What would you say to a graduate student about how to prepare for an academic career?

“Choose a new, high-impact area but hedge with a side project that is lower risk. Then pursue your research passionately, and publish well. Finally, lead the way – do not wait for your advisor to suggest every next step.” —Krishna Shenoy, PhD, Stanford University, USA

“Develop a solid foundation in an area of your choice.Learn to write proposals early.Practice teaching skills.” —Dominique Durand, PhD, Case Western Reserve University, USA

“It is important for the graduate student to start as early as possible to prepare for an academic career. Of course, this requires a great deal of maturity and soul searching to determine whether a career in academia is the right path. Once this decision has been made, the graduate student must focus on a few ‘must haves’. These include a number of highly influential publications in prestigious journals, excellent letters of reference from mentors and colleagues who are respected in academia.Also, it is important to pick a research direction that is futuristic, and to have a clear and viable plan of the future direction of research.”
—Ali Khademhosseini, PhD, Massachusetts Institute of Technology, USA

“Today almost all research is collaborative or interdisciplinary. Frame your research goals,and focus on making yourself visible. Become part of the research community by meeting people who will be your peers and collaborators in the future. Pick the low-hanging fruit first. Do not be so focused on the long-term goals that you fail to publish the intermediate steps along the way. Make a habit of carrying projects through to the point of journal publication.It is very easy to do things halfway,maybe to the point of conference publication, and then fail to follow them through to journal publication.”
—Cameron Riviere, PhD, Carnegie Mellon University, USA

“A post-doc experience is not essential if your graduate training is extensive and you have good mentors to help you transition to an academic position.

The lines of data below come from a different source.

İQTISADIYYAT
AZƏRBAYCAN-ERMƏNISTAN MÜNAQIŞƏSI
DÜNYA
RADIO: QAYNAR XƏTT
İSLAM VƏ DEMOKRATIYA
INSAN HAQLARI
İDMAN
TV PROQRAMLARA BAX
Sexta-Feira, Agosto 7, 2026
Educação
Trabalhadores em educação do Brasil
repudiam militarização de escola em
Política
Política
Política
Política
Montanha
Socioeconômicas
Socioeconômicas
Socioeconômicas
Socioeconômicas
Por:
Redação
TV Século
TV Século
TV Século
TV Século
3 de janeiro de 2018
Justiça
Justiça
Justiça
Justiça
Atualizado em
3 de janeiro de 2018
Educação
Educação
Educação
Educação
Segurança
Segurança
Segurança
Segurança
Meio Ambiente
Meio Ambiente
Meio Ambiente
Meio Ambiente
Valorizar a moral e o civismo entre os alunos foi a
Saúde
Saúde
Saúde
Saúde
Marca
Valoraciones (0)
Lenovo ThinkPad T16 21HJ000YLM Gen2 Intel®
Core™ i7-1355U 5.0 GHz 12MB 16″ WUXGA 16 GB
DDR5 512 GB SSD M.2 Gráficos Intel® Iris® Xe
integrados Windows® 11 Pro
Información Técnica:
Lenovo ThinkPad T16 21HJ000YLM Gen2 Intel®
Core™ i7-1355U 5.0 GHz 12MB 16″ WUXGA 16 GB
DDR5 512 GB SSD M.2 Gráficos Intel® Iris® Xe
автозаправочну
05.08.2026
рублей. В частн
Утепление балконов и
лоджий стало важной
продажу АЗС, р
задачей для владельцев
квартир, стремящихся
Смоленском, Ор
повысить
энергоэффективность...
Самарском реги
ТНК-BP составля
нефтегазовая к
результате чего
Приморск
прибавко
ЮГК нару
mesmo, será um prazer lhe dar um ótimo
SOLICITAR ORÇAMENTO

However, doing a post-doc allows you to get more experience and publications under your belt before taking on a hectic faculty position. That extra time and experience will give you a leg up when getting your own research career underway.” 
—Dawn Taylor, PhD, Case Western Reserve University, USA

“Once in a while you see someone truly brilliant who can enter academia without doing a post-doctoral stint. Still, you wonder if that person might have been even more spectacular if he or she had branched out and learn another field before building a own research program. I would very strongly encourage my students to do post-doctoral training before going into academia.”